The prognosis for babies with CDH depends on many factors, including the severity of their CDH before treatment and whether or not there are other birth defects present. Many babies with CDH who receive proper treatment go on to meet all of their developmental milestones by kindergarten. Babies born with CDH will need to have frequent check-ups with their doctor throughout childhood to manage any complications they may develop. Complications of CDH may include:
- GERD (Gastroesophageal reflux disease). Many babies with CDH struggle with acid reflux after their feeding tube is removed. This may result in frequent spit-up and difficulty obtaining the nutrients that the baby needs to grow. When your baby is ready to come off of the feeding tube, our fetal care team will help you transition to breast feeding in a way that manages the baby’s acid reflux. Your baby may need to take anti-reflux medications to manage this condition. In severe cases, a doctor might recommend a surgery called a fundoplication to stop reflux.
- Bowel obstruction. Your baby’s intestines may form scar tissue as a result of being moved out of the chest and into the abdomen during CDH repair surgery. The scar tissue may cause kinking of the bowel (large intestine), which blocks the normal flow of digested material. This is called a bowel obstruction
- Respiratory problems and increased susceptibility to lung infections. Babies with CDH often have respiratory issues because of their undersized lungs. This can be solved with supplemental oxygen. Later on in life, the child may tire easily from exercise or develop asthma. Children born with CDH will also be at higher risk for respiratory infections like RSV (respiratory syncytial virus). This is a common cold virus that circulates in the winter and is not harmful to most people. However, it can be dangerous in the first few years of life for a child born with CDH. Your doctor may recommend that your baby receive special monthly injections during the winter months to protect him or her from RSV.

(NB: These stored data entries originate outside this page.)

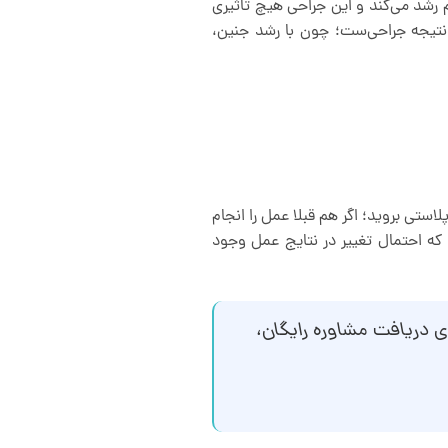
 رشد می‌کند و این جراحی هیچ تاثیری
و نتیجه جراحی‌ست؛ چون با رشد جنین،
استی بروید؛ اگر هم قبلا عمل را انجام
 که احتمال تغییر در نتایج عمل وجود
ای دریافت مشاوره رایگان،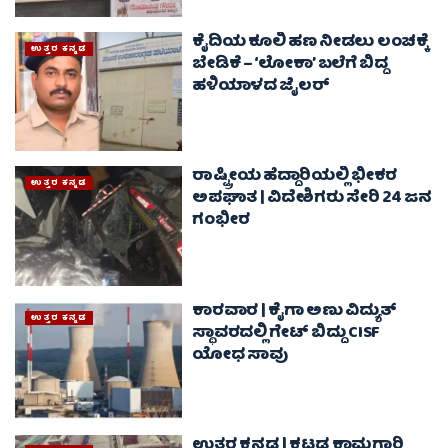
ಕೈದಿಯ ಕೂಲಿ ಹಣ ನೀಡಲು ಲಂಚಕ್ಕೆ
ಉತ್ತರ ಕನ್ನಡ
ಬೇಡಿಕೆ – ‘ಲೋಕಾ’ ಬಲೆಗೆ ಬಿದ್ದ
ಹಳಿಯಾಳದ ಜೈಲರ್
ರಾಷ್ಟ್ರೀಯ ಹೆದ್ದಾರಿಯಲ್ಲಿ ಭೀಕರ
ಉತ್ತರ ಕನ್ನಡ
ಅಪಘಾತ | ವಿದೇಶಿಗರು ಸೇರಿ 24 ಜನ
ಗಂಭೀರ
ಕಾರವಾರ | ಕೈಗಾ ಅಣು ವಿದ್ಯುತ್
ಉತ್ತರ ಕನ್ನಡ
ಸ್ಥಾವರದಲ್ಲಿ ಗೇಟ್‌ ಬಿದ್ದು CISF
ಯೋಧ ಸಾವು
ಉತ್ತರ ಕನ್ನಡ | ಕಟ್ಟಡ ಕಾಮಗಾರಿ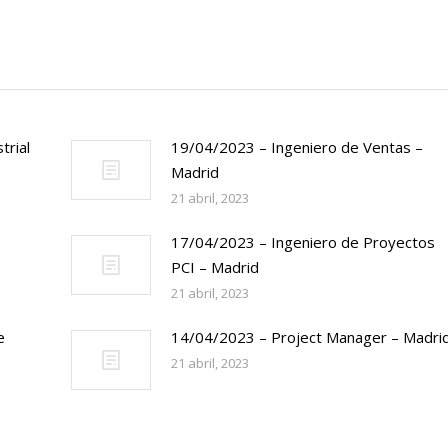
trial
19/04/2023 – Ingeniero de Ventas –
Madrid
21 abril, 2023
17/04/2023 – Ingeniero de Proyectos
PCI – Madrid
21 abril, 2023
e
14/04/2023 – Project Manager – Madri
21 abril, 2023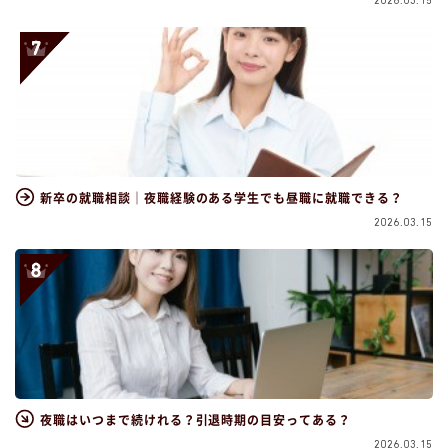
2026.03.15
新卒の就職相談｜夜職経験のある学生でも昼職に就職できる？
2026.03.15
夜職はいつまで続けれる？引退時期の目安ってある？
2026.03.15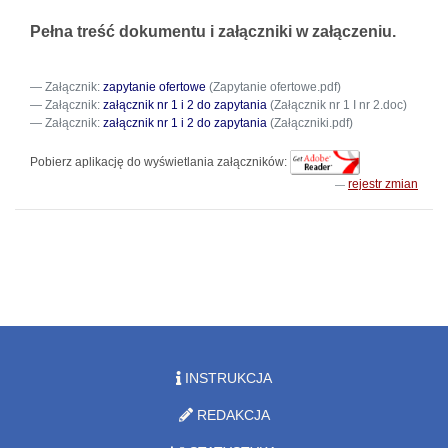
Pełna treść dokumentu i załączniki w załączeniu.
Załącznik:
zapytanie ofertowe
(Zapytanie ofertowe.pdf)
Załącznik:
załącznik nr 1 i 2 do zapytania
(Załącznik nr 1 I nr 2.doc)
Załącznik:
załącznik nr 1 i 2 do zapytania
(Załączniki.pdf)
Pobierz aplikację do wyświetlania załączników:
rejestr zmian
INSTRUKCJA
REDAKCJA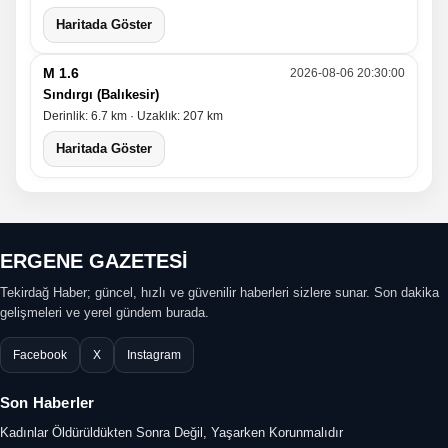
Haritada Göster
M 1.6
2026-08-06 20:30:00
Sındırgı (Balıkesir)
Derinlik: 6.7 km · Uzaklık: 207 km
Haritada Göster
ERGENE GAZETESİ
Tekirdağ Haber; güncel, hızlı ve güvenilir haberleri sizlere sunar. Son dakika
gelişmeleri ve yerel gündem burada.
Facebook
X
Instagram
Son Haberler
Kadınlar Öldürüldükten Sonra Değil, Yaşarken Korunmalıdır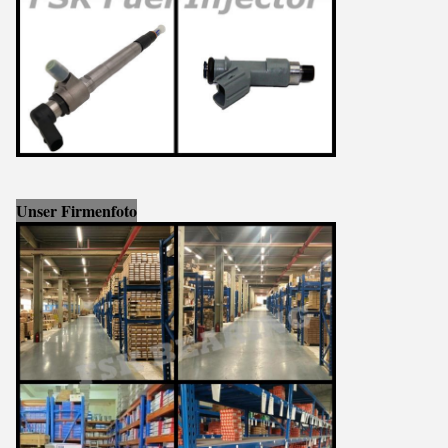
Unser Firmenfoto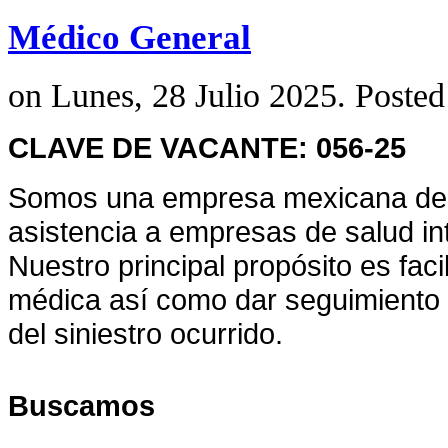
Médico General
on Lunes, 28 Julio 2025. Posted
CLAVE DE VACANTE: 056-25
Somos una empresa mexicana dedi
asistencia a empresas de salud int
Nuestro principal propósito es faci
médica así como dar seguimiento d
del siniestro ocurrido.
Buscamos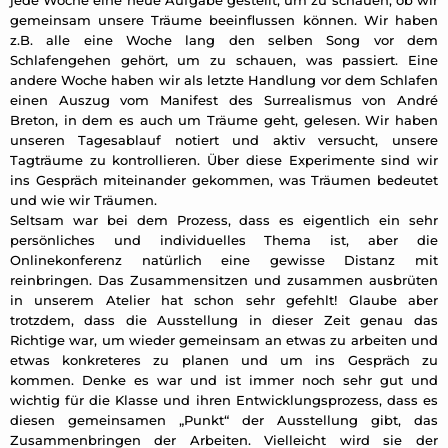
gemeinsam unsere Träume beeinflussen können. Wir haben
z.B. alle eine Woche lang den selben Song vor dem
Schlafengehen gehört, um zu schauen, was passiert. Eine
andere Woche haben wir als letzte Handlung vor dem Schlafen
einen Auszug vom Manifest des Surrealismus von André
Breton, in dem es auch um Träume geht, gelesen. Wir haben
unseren Tagesablauf notiert und aktiv versucht, unsere
Tagträume zu kontrollieren. Über diese Experimente sind wir
ins Gespräch miteinander gekommen, was Träumen bedeutet
und wie wir Träumen.
Seltsam war bei dem Prozess, dass es eigentlich ein sehr
persönliches und individuelles Thema ist, aber die
Onlinekonferenz natürlich eine gewisse Distanz mit
reinbringen. Das Zusammensitzen und zusammen ausbrüten
in unserem Atelier hat schon sehr gefehlt! Glaube aber
trotzdem, dass die Ausstellung in dieser Zeit genau das
Richtige war, um wieder gemeinsam an etwas zu arbeiten und
etwas konkreteres zu planen und um ins Gespräch zu
kommen. Denke es war und ist immer noch sehr gut und
wichtig für die Klasse und ihren Entwicklungsprozess, dass es
diesen gemeinsamen „Punkt“ der Ausstellung gibt, das
Zusammenbringen der Arbeiten. Vielleicht wird sie der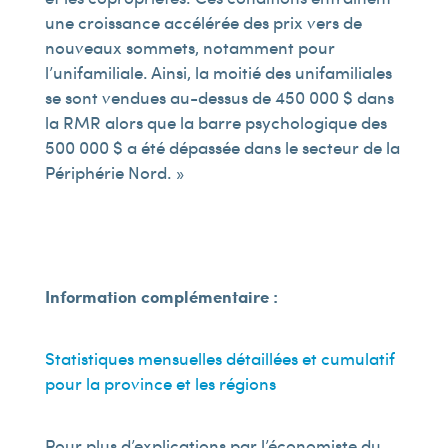
une croissance accélérée des prix vers de
nouveaux sommets, notamment pour
l’unifamiliale. Ainsi, la moitié des unifamiliales
se sont vendues au-dessus de 450 000 $ dans
la RMR alors que la barre psychologique des
500 000 $ a été dépassée dans le secteur de la
Périphérie Nord. »
Information complémentaire :
Statistiques mensuelles détaillées et cumulatif
pour la province et les régions
Pour plus d’explications par l’économiste du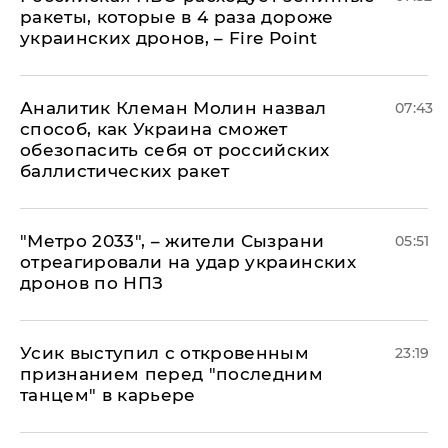
ракеты, которые в 4 раза дороже
украинских дронов, – Fire Point
Аналитик Клеман Молин назвал
07:43
способ, как Украина сможет
обезопасить себя от российских
баллистических ракет
"Метро 2033", – жители Сызрани
05:51
отреагировали на удар украинских
дронов по НПЗ
Усик выступил с откровенным
23:19
признанием перед "последним
танцем" в карьере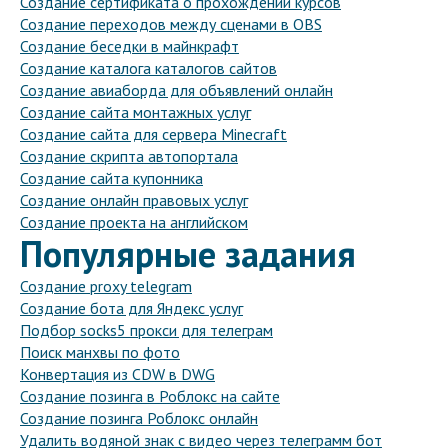
Создание сертификата о прохождении курсов
Создание переходов между сценами в OBS
Создание беседки в майнкрафт
Создание каталога каталогов сайтов
Создание авиаборда для объявлений онлайн
Создание сайта монтажных услуг
Создание сайта для сервера Minecraft
Создание скрипта автопортала
Создание сайта купонника
Создание онлайн правовых услуг
Создание проекта на английском
Популярные задания
Создание proxy telegram
Создание бота для Яндекс услуг
Подбор socks5 прокси для телеграм
Поиск манхвы по фото
Конвертация из CDW в DWG
Создание позинга в Роблокс на сайте
Создание позинга Роблокс онлайн
Удалить водяной знак с видео через телеграмм бот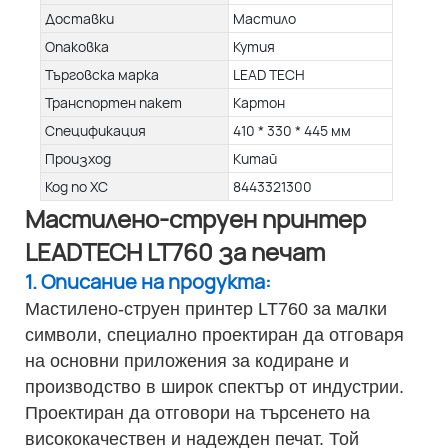
Доставки
Мастило
Опаковка
Кутия
Търговска марка
LEAD TECH
Транспортен пакет
Картон
Спецификация
410 * 330 * 445 мм
Произход
Китай
Код по ХС
8443321300
Мастилено-струен принтер
LEADTECH LT760 за печат
1. Описание на продукта:
Мастилено-струен принтер LT760 за малки
символи, специално проектиран да отговаря
на основни приложения за кодиране и
производство в широк спектър от индустрии.
Проектиран да отговори на търсенето на
висококачествен и надежден печат. Той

- Problems with skeletal development. Your baby may be at risk for skeletal problems as they grow older. Some children develop a curve in their spine called scoliosis because of the uneven size of their lungs or as a consequence of the surgery. Children may also develop a depression in their breastbone called pectus excavatum.
- Hearing loss. Babies that were intubated or put on ECMO to treat their CDH after birth are at higher risk for hearing problems. Doctors will perform hearing screening tests as your baby grows.
- Developmental delay. Babies who spend many weeks or months in the hospital after they are born are at risk for missing development milestones. It’s important to try to catch developmental delays as soon as possible.